Home and Hearth
Tending the Fires of Psychosocial Changes
While it is generally agreed that family time nourishes the young, gives purpose to those in middle years and accompanies the elders, the reality is that family time competes with contemporary social trends such as increased use of social media, the reality of dispersed families, or contends with the need or wish of caregivers to work outside the home; all of which create a life-in-the-fast-lane pace of living. However, “hearth-time”, as a metaphor for a warm place to arrive at and feel a sense of belonging, is alive with potential in Aotearoa New Zealand. This paper aims to identify and highlight the potentials that support the benefits of the hearth and time spent together and, by reviewing the origins and purpose of the hearth, build awareness of already existing hearth potentials; including our consulting rooms and the hearth-tending dynamics that abide within. To support the notion that hearth and subsequent primacy of heartfelt experiences needs more centrality in our homes, communities and even our thinking, I will draw on and extrapolate from the Greek myth of Hestia, Virgin Goddess of the hearth, drawing parallels between the principles of the myth and the value our profession and cultures offer.

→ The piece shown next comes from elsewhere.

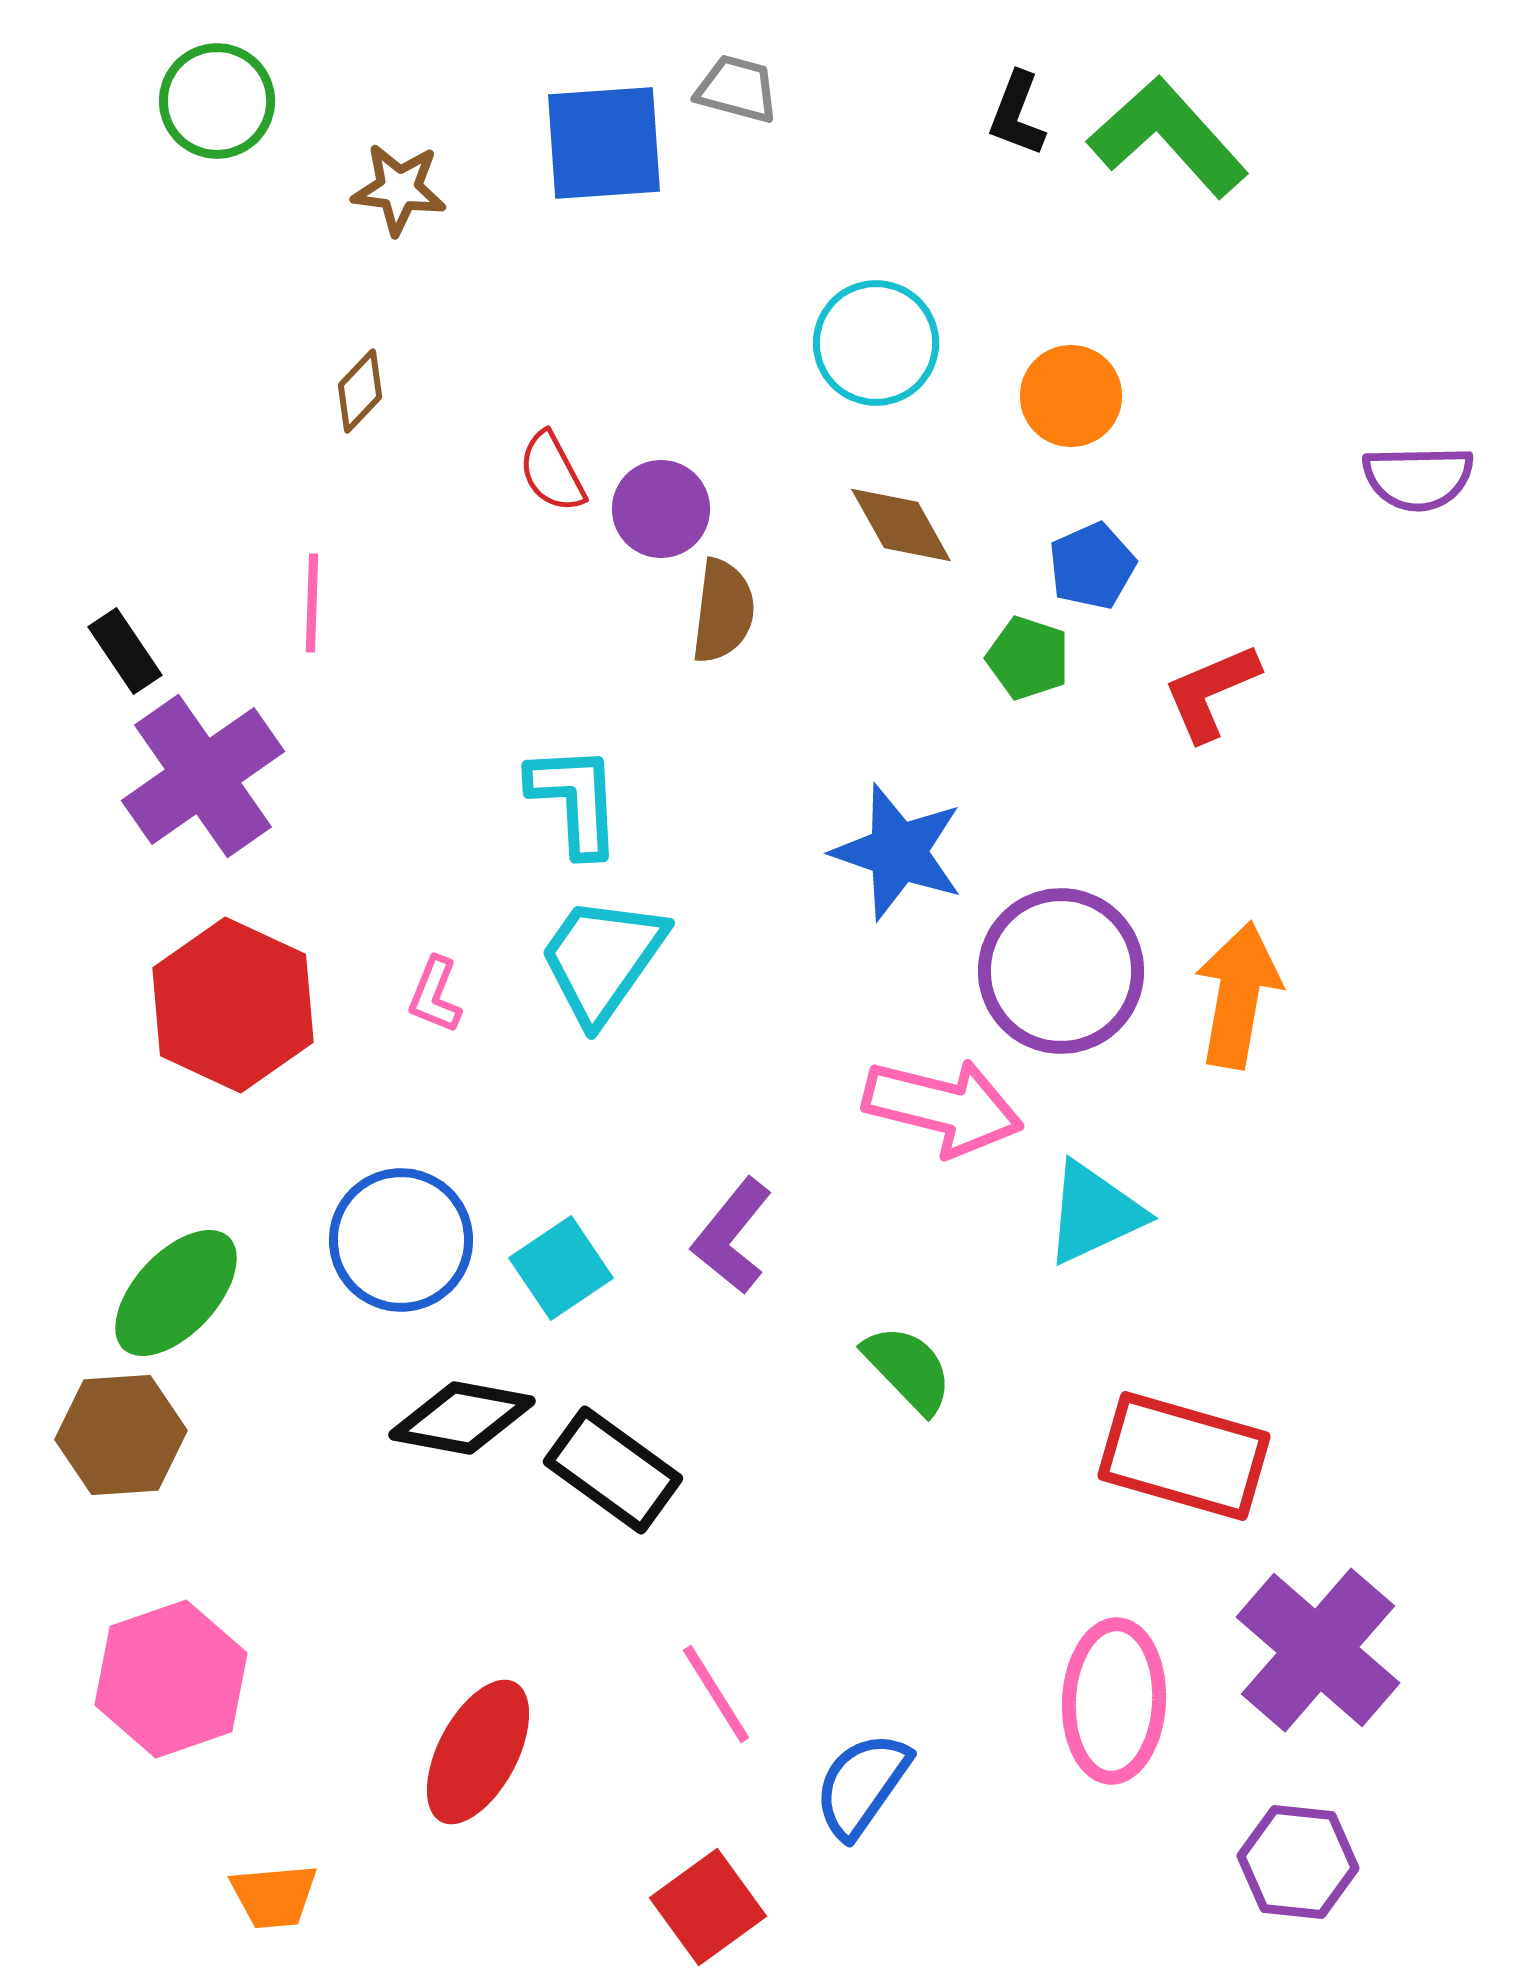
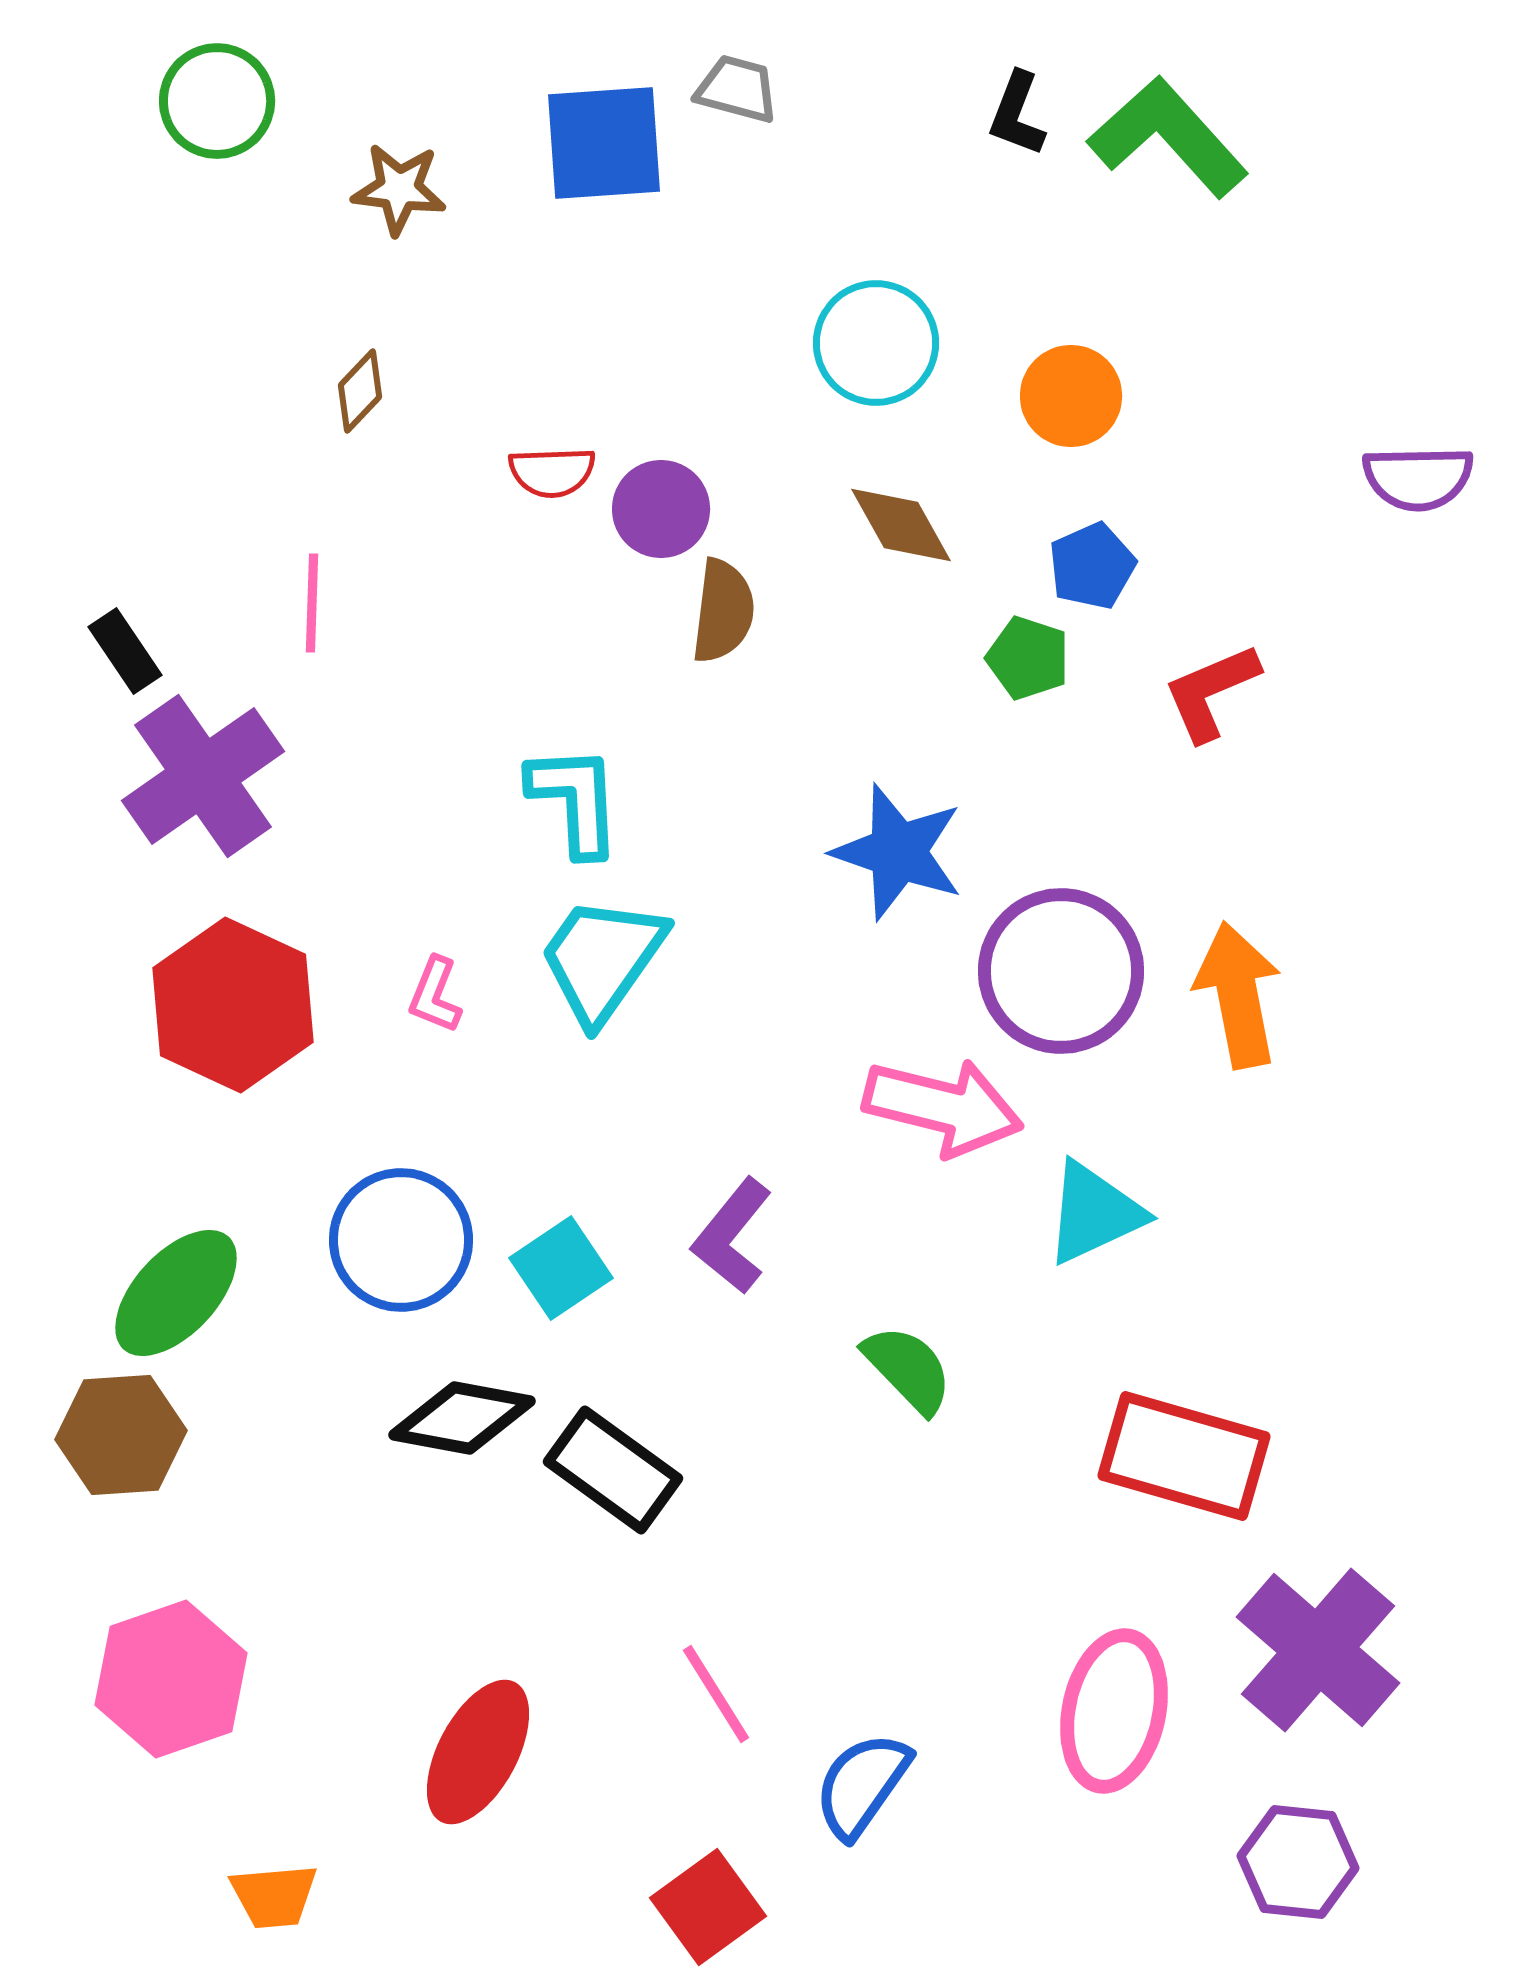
red semicircle at (552, 472): rotated 64 degrees counterclockwise
orange arrow at (1238, 995): rotated 21 degrees counterclockwise
pink ellipse at (1114, 1701): moved 10 px down; rotated 9 degrees clockwise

Ahakoa, ki tā te nuinga, e whakaaehia ana ko te wā o te whānau te wā poipoihia ai ngā kōhungahunga, whai hua ai ngā pākeke, whai takahoa ai ngā kuia, koroua, ki te āta matawaihia e whakataetae kē ana tēnei wā ki ngā mahi omaoma haeretanga ki te whai oranga i roto i tēnei ao hurihuri. Heoi anō, kua whakaritea he “wā takuahi” hai wāhi taunga mahana kia rongo ai i te kiritau o te tūrangawaewae, e torohū ake ana i Aotearoa nei. Ko te whāinga a tēnei pepa he tohu kātahi ka whakahira ake i ngā torohūnga tautoko i ngā painga o tēnei wāhi arā te takuahi, me te wā noho tahi ai. Mā te tātari haeretanga i ngā tīmatatanga me ngā take o te takuahi e whakarahi ake ngā rongo o ngā huanga takuahi me ō tātau wāhi haumanu me ōna whakahaerenga takuahi. Hai tautoko ake i te whakaaro ko te tauahi me te hiranga o ngā wheako manawapā whakaarahia ake me whai wāhi ki waenganui i ō tātau kāinga, hāpori me ō tātau whakaaro hoki. Ka huri au ki te pūrākau a ngā Kiriki mō Hētia te Atua Puhi o te takuahi, hai whakaatu i ngā ōritenga i waenga i ngā mātāpono o te pūrākau me te ūara o tō tātau ūmangae me o tātau ahurei.